- WORK TASK -
Could you give the records below again exactly, without the pictures?

- RECORDED INFORMATION -
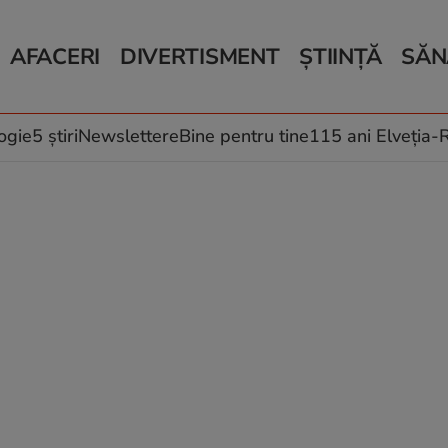
AFACERI
DIVERTISMENT
ȘTIINȚĂ
SĂN
Bani și Afaceri
Monden
Știri Știință
Știri 
Auto
Horoscop
Schimbări climati
Relații
Locuri de muncă
Muzică și Filme
Rețete
ogie
5 știri
Newslettere
Bine pentru tine
115 ani Elveția
Imobiliare.ro
Vacanțe și Cultură
Fructe
eJobs.ro
Îngriji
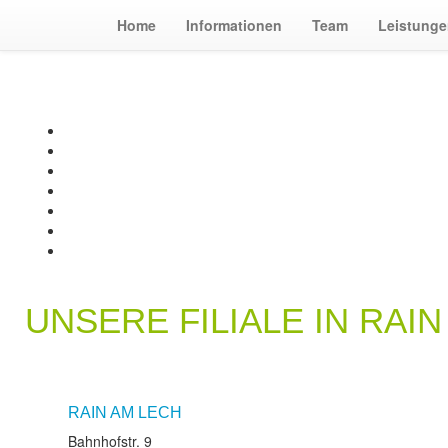
Home
Informationen
Team
Leistung
UNSERE FILIALE IN RAI
RAIN AM LECH
Bahnhofstr. 9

- EXPECTED OUTPUT -
AFACERI
DIVERTISMENT
ȘTIINȚĂ
SĂN
Bani și Afaceri
Monden
Știri Știință
Știri 
Auto
Horoscop
Schimbări climati
Relații
Locuri de muncă
Muzică și Filme
Rețete
ogie
5 știri
Newslettere
Bine pentru tine
115 ani Elveția
Imobiliare.ro
Vacanțe și Cultură
Fructe
eJobs.ro
Îngriji
Home
Informationen
Team
Leistung
UNSERE FILIALE IN RAI
RAIN AM LECH
Bahnhofstr. 9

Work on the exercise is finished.